[Document layout analysis data]
=== Begin Enclosure ===

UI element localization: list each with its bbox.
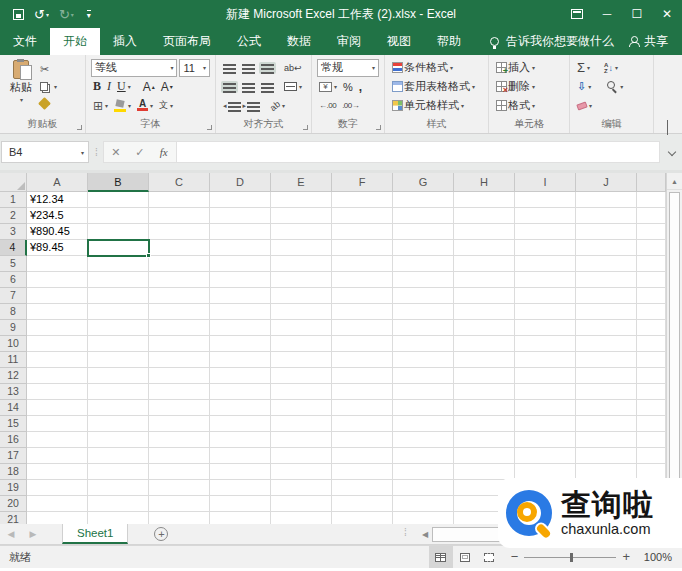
cell-F1[interactable] [332,192,393,208]
cell-E19[interactable] [271,480,332,496]
row-header-8[interactable]: 8 [0,304,27,320]
cell-D19[interactable] [210,480,271,496]
orientation-button[interactable]: ab▾ [268,100,287,112]
row-header-19[interactable]: 19 [0,480,27,496]
cell-partial-2[interactable] [637,208,666,224]
redo-button[interactable]: ↻▾ [56,7,77,22]
cell-G5[interactable] [393,256,454,272]
cell-A20[interactable] [27,496,88,512]
cell-H4[interactable] [454,240,515,256]
row-header-18[interactable]: 18 [0,464,27,480]
column-header-partial[interactable] [637,173,666,192]
collapse-ribbon-button[interactable] [667,121,674,128]
row-header-11[interactable]: 11 [0,352,27,368]
cell-B12[interactable] [88,368,149,384]
row-header-13[interactable]: 13 [0,384,27,400]
cell-E1[interactable] [271,192,332,208]
sort-filter-button[interactable]: AZ↓▾ [602,61,620,75]
cell-J9[interactable] [576,320,637,336]
cell-partial-11[interactable] [637,352,666,368]
cell-E5[interactable] [271,256,332,272]
cell-J4[interactable] [576,240,637,256]
format-cells-button[interactable]: 格式▾ [494,97,537,114]
cell-G19[interactable] [393,480,454,496]
cell-C4[interactable] [149,240,210,256]
clear-button[interactable]: ▾ [575,101,594,110]
cell-C2[interactable] [149,208,210,224]
cell-C17[interactable] [149,448,210,464]
cell-A12[interactable] [27,368,88,384]
new-sheet-button[interactable]: + [154,527,168,541]
scroll-up-icon[interactable]: ▲ [667,173,682,190]
cell-G10[interactable] [393,336,454,352]
cell-D5[interactable] [210,256,271,272]
cell-H17[interactable] [454,448,515,464]
sheet-tab-sheet1[interactable]: Sheet1 [62,524,128,544]
cell-partial-5[interactable] [637,256,666,272]
zoom-slider[interactable] [524,557,616,558]
cell-C21[interactable] [149,512,210,524]
cell-D15[interactable] [210,416,271,432]
fill-color-button[interactable]: ▾ [112,99,133,113]
underline-button[interactable]: U▾ [115,78,133,95]
row-header-14[interactable]: 14 [0,400,27,416]
row-header-5[interactable]: 5 [0,256,27,272]
zoom-slider-thumb[interactable] [570,553,573,562]
cell-partial-14[interactable] [637,400,666,416]
row-header-10[interactable]: 10 [0,336,27,352]
cell-A21[interactable] [27,512,88,524]
cell-B20[interactable] [88,496,149,512]
accounting-format-button[interactable]: ¥▾ [317,81,339,93]
cell-B2[interactable] [88,208,149,224]
name-box[interactable]: B4▾ [1,141,89,163]
cell-G15[interactable] [393,416,454,432]
fill-button[interactable]: ⇩▾ [575,80,593,93]
normal-view-button[interactable] [429,546,453,568]
cell-partial-15[interactable] [637,416,666,432]
cell-D3[interactable] [210,224,271,240]
cell-C11[interactable] [149,352,210,368]
cell-J17[interactable] [576,448,637,464]
autosum-button[interactable]: Σ▾ [575,60,592,75]
cell-A5[interactable] [27,256,88,272]
cell-partial-9[interactable] [637,320,666,336]
row-header-20[interactable]: 20 [0,496,27,512]
cell-G20[interactable] [393,496,454,512]
percent-style-button[interactable]: % [341,80,355,94]
sheet-nav-right-icon[interactable]: ▶ [22,524,44,544]
cell-partial-10[interactable] [637,336,666,352]
cell-D8[interactable] [210,304,271,320]
cell-B1[interactable] [88,192,149,208]
cell-E7[interactable] [271,288,332,304]
cell-D21[interactable] [210,512,271,524]
cell-I15[interactable] [515,416,576,432]
cell-E14[interactable] [271,400,332,416]
cell-A11[interactable] [27,352,88,368]
enter-button[interactable]: ✓ [128,146,152,159]
row-header-1[interactable]: 1 [0,192,27,208]
cell-I1[interactable] [515,192,576,208]
cell-F5[interactable] [332,256,393,272]
merge-center-button[interactable]: ▾ [282,81,304,92]
cell-A1[interactable]: ¥12.34 [27,192,88,208]
cell-D14[interactable] [210,400,271,416]
cell-G12[interactable] [393,368,454,384]
row-header-17[interactable]: 17 [0,448,27,464]
cell-J5[interactable] [576,256,637,272]
cell-J10[interactable] [576,336,637,352]
cell-partial-4[interactable] [637,240,666,256]
cell-B6[interactable] [88,272,149,288]
save-button[interactable] [10,7,27,22]
zoom-out-button[interactable]: − [511,552,519,562]
row-header-7[interactable]: 7 [0,288,27,304]
cell-I14[interactable] [515,400,576,416]
formula-input[interactable] [176,141,660,163]
cell-I13[interactable] [515,384,576,400]
cell-E17[interactable] [271,448,332,464]
cell-A13[interactable] [27,384,88,400]
cell-B19[interactable] [88,480,149,496]
cell-F7[interactable] [332,288,393,304]
cell-C3[interactable] [149,224,210,240]
format-as-table-button[interactable]: 套用表格格式▾ [390,78,477,95]
cell-E6[interactable] [271,272,332,288]
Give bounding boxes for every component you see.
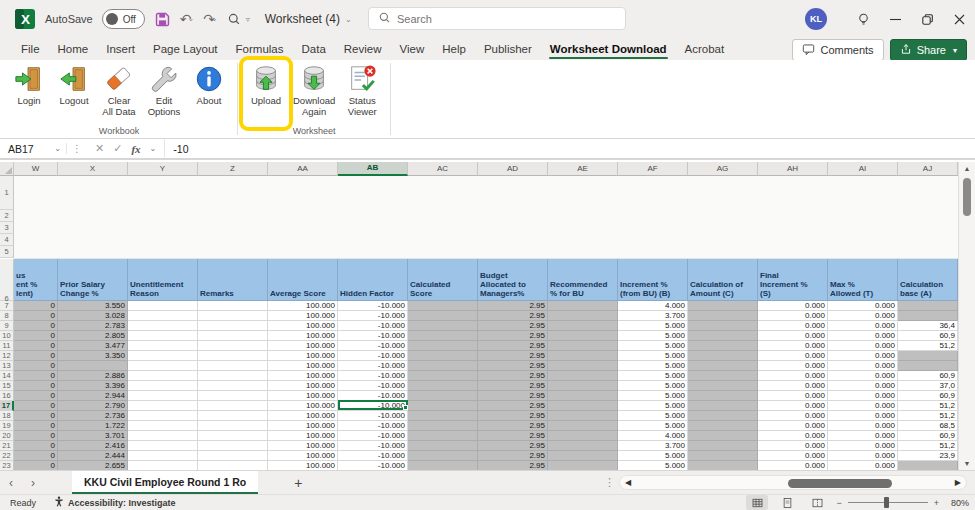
menu-tab-worksheet-download[interactable]: Worksheet Download [541,40,676,58]
edit-options-button[interactable]: Edit Options [143,62,185,125]
view-page-break-button[interactable] [806,495,828,510]
cell-AG7[interactable] [688,301,758,311]
save-icon[interactable] [154,11,171,28]
cell-AB16[interactable]: -10.000 [338,391,408,401]
cell-AI18[interactable]: 0.000 [828,411,898,421]
cell-AC15[interactable] [408,381,478,391]
cell-AH8[interactable]: 0.000 [758,311,828,321]
cell-AD18[interactable]: 2.95 [478,411,548,421]
row-header-12[interactable]: 12 [0,351,14,361]
quick-access-caret-icon[interactable]: ▿ [246,15,250,24]
cell-AC11[interactable] [408,341,478,351]
cell-Z22[interactable] [198,451,268,461]
cell-X10[interactable]: 2.805 [58,331,128,341]
column-title-AC[interactable]: Calculated Score [408,259,478,301]
cell-AH19[interactable]: 0.000 [758,421,828,431]
cell-AH14[interactable]: 0.000 [758,371,828,381]
column-title-Y[interactable]: Unentitlement Reason [128,259,198,301]
cell-AB12[interactable]: -10.000 [338,351,408,361]
cell-AJ14[interactable]: 60,9 [898,371,958,381]
cell-AG18[interactable] [688,411,758,421]
cell-AJ17[interactable]: 51,2 [898,401,958,411]
cell-Z13[interactable] [198,361,268,371]
scroll-down-icon[interactable]: ▼ [959,457,975,470]
cell-AB8[interactable]: -10.000 [338,311,408,321]
cell-AJ9[interactable]: 36,4 [898,321,958,331]
cell-AH13[interactable]: 0.000 [758,361,828,371]
cell-Z21[interactable] [198,441,268,451]
cell-Y7[interactable] [128,301,198,311]
document-title[interactable]: Worksheet (4) [265,12,340,26]
logout-button[interactable]: Logout [53,62,95,125]
cell-AG23[interactable] [688,461,758,470]
cell-AA22[interactable]: 100.000 [268,451,338,461]
cell-AI16[interactable]: 0.000 [828,391,898,401]
cell-AI23[interactable]: 0.000 [828,461,898,470]
redo-icon[interactable]: ↷⌄ [203,12,217,26]
quick-search-icon[interactable] [227,12,241,26]
cell-AC20[interactable] [408,431,478,441]
cell-AJ19[interactable]: 68,5 [898,421,958,431]
cell-W16[interactable]: 0 [14,391,58,401]
cell-X23[interactable]: 2.655 [58,461,128,470]
cell-AC10[interactable] [408,331,478,341]
cell-AI13[interactable]: 0.000 [828,361,898,371]
blank-cells-area[interactable] [14,176,958,259]
cell-AH7[interactable]: 0.000 [758,301,828,311]
cell-AF19[interactable]: 5.000 [618,421,688,431]
vertical-scroll-thumb[interactable] [963,178,971,216]
lightbulb-icon[interactable] [847,0,879,38]
column-title-AG[interactable]: Calculation of Amount (C) [688,259,758,301]
cell-Y10[interactable] [128,331,198,341]
column-header-AJ[interactable]: AJ [898,162,958,176]
cell-AE12[interactable] [548,351,618,361]
cell-AA13[interactable]: 100.000 [268,361,338,371]
cell-AG16[interactable] [688,391,758,401]
cell-AE23[interactable] [548,461,618,470]
cell-AC13[interactable] [408,361,478,371]
cell-AB13[interactable]: -10.000 [338,361,408,371]
menu-tab-insert[interactable]: Insert [97,40,144,58]
row-header-13[interactable]: 13 [0,361,14,371]
sheet-tab-active[interactable]: KKU Civil Employee Round 1 Ro [72,471,258,494]
cell-AA7[interactable]: 100.000 [268,301,338,311]
cell-AF13[interactable]: 5.000 [618,361,688,371]
formula-caret-icon[interactable]: ⌄ [150,144,157,153]
cell-AF17[interactable]: 5.000 [618,401,688,411]
cell-AC7[interactable] [408,301,478,311]
cell-AD9[interactable]: 2.95 [478,321,548,331]
undo-icon[interactable]: ↶⌄ [180,12,194,26]
column-title-AE[interactable]: Recommended % for BU [548,259,618,301]
cell-W19[interactable]: 0 [14,421,58,431]
cell-AH16[interactable]: 0.000 [758,391,828,401]
cell-AE16[interactable] [548,391,618,401]
cell-AF11[interactable]: 5.000 [618,341,688,351]
cell-AD21[interactable]: 2.95 [478,441,548,451]
column-title-Z[interactable]: Remarks [198,259,268,301]
cell-AI8[interactable]: 0.000 [828,311,898,321]
cell-AH20[interactable]: 0.000 [758,431,828,441]
column-header-W[interactable]: W [14,162,58,176]
cell-X21[interactable]: 2.416 [58,441,128,451]
name-box-caret-icon[interactable]: ⌄ [54,144,61,153]
cell-AJ22[interactable]: 23,9 [898,451,958,461]
cell-AE10[interactable] [548,331,618,341]
row-header-6[interactable]: 6 [0,259,14,301]
cell-AI17[interactable]: 0.000 [828,401,898,411]
menu-tab-help[interactable]: Help [433,40,475,58]
cell-Z15[interactable] [198,381,268,391]
horizontal-scrollbar[interactable]: ◀ ▶ [619,475,967,490]
cell-AE11[interactable] [548,341,618,351]
cell-W8[interactable]: 0 [14,311,58,321]
row-header-8[interactable]: 8 [0,311,14,321]
cell-AA9[interactable]: 100.000 [268,321,338,331]
cell-AF20[interactable]: 4.000 [618,431,688,441]
row-header-4[interactable]: 4 [0,234,14,246]
column-header-Z[interactable]: Z [198,162,268,176]
cell-W17[interactable]: 0 [14,401,58,411]
cell-Y22[interactable] [128,451,198,461]
cell-AI19[interactable]: 0.000 [828,421,898,431]
cell-AE17[interactable] [548,401,618,411]
sheet-nav-right-icon[interactable]: › [22,476,44,490]
cell-AB14[interactable]: -10.000 [338,371,408,381]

=== End Enclosure ===

*Requirement*.
Your task is to collect every line above that contains the word "icon".

*Solution for this task*.
scroll-up-icon[interactable]: ▲ [667,173,682,190]
sheet-nav-right-icon[interactable]: ▶ [22,524,44,544]
save-icon[interactable] [154,11,171,28]
quick-access-caret-icon[interactable]: ▿ [246,15,250,24]
scroll-down-icon[interactable]: ▼ [959,457,975,470]
redo-icon[interactable]: ↷⌄ [203,12,217,26]
quick-search-icon[interactable] [227,12,241,26]
lightbulb-icon[interactable] [847,0,879,38]
formula-caret-icon[interactable]: ⌄ [150,144,157,153]
undo-icon[interactable]: ↶⌄ [180,12,194,26]
name-box-caret-icon[interactable]: ⌄ [54,144,61,153]
sheet-nav-right-icon[interactable]: › [22,476,44,490]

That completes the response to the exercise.